Lines with the word "telsizlerin" are the ones wanted. Copy each of them from the entries below.

===== DATA PROVIDED

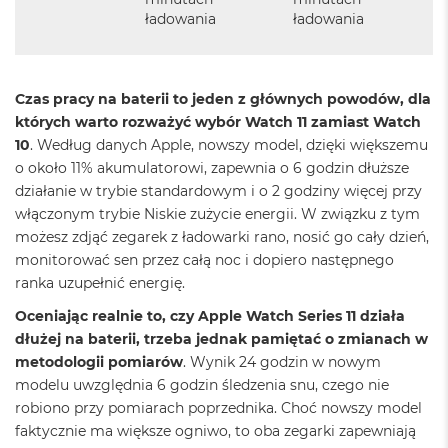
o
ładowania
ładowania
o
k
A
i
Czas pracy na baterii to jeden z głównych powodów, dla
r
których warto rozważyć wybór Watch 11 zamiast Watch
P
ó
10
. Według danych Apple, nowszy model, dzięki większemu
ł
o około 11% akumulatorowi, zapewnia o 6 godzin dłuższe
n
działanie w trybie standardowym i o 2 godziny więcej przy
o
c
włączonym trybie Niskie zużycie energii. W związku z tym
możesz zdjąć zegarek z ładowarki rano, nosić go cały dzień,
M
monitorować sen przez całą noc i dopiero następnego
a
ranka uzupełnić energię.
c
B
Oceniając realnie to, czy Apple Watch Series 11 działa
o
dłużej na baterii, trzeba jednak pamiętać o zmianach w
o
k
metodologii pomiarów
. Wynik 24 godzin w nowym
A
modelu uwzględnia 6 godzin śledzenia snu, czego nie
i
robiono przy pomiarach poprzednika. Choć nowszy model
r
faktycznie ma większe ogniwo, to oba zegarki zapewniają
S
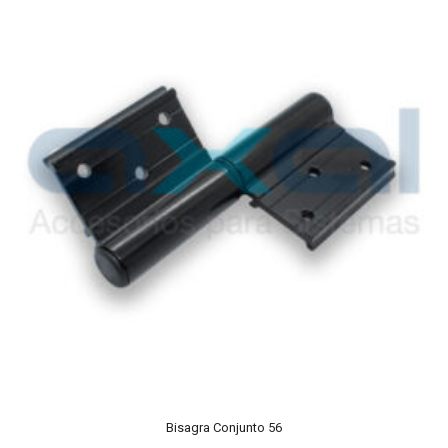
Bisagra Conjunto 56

==========
===== DATA PROVIDED

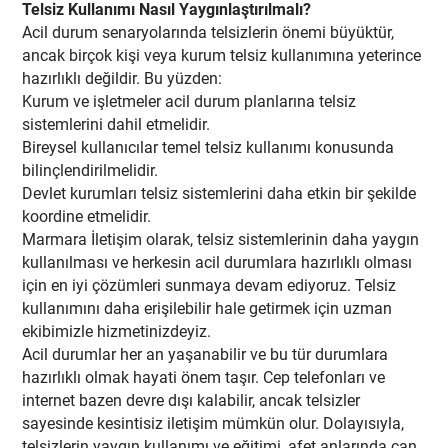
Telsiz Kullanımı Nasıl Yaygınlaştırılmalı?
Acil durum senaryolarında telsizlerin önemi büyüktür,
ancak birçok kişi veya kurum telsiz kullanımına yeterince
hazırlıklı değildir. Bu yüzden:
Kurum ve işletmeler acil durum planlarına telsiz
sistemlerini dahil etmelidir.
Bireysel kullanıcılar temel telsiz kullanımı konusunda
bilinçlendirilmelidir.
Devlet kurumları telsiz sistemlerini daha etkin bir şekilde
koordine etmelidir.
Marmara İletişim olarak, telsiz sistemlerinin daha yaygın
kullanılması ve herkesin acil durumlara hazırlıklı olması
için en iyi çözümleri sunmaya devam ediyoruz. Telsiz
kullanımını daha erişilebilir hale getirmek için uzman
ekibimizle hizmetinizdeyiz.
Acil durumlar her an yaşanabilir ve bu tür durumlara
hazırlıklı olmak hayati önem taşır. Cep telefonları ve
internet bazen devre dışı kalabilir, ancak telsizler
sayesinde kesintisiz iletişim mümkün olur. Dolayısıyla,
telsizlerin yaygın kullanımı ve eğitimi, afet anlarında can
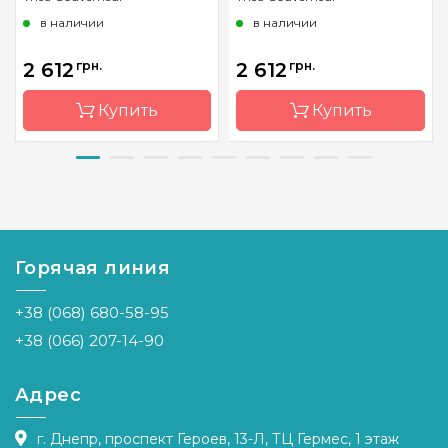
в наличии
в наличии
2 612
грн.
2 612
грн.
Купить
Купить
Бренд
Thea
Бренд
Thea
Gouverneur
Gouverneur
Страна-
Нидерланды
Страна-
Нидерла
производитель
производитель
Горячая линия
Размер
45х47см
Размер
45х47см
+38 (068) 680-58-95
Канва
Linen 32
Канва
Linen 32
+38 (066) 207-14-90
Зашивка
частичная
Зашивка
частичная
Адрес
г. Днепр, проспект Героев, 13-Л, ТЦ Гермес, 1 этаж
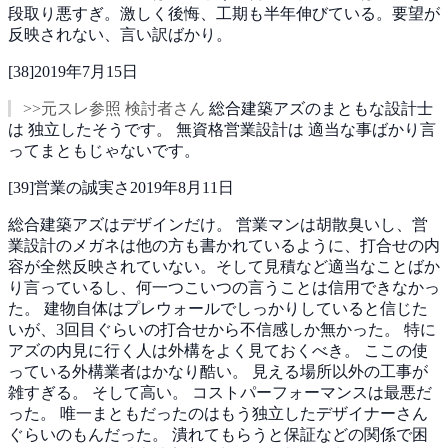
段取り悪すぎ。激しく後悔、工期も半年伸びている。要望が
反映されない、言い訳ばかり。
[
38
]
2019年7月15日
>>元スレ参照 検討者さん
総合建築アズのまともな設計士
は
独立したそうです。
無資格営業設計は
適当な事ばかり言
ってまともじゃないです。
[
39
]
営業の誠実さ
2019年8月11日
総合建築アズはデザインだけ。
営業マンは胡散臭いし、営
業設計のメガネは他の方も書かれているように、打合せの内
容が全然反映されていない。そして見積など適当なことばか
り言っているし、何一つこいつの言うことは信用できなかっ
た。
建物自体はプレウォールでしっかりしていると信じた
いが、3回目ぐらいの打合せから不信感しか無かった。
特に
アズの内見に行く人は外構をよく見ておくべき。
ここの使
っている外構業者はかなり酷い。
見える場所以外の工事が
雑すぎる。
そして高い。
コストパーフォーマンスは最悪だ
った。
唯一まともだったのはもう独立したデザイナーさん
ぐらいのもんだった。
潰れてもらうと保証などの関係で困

==========

**ANSWER SECTION:**
Acil durum senaryolarında telsizlerin önemi büyüktür,
telsizlerin yaygın kullanımı ve eğitimi, afet anlarında can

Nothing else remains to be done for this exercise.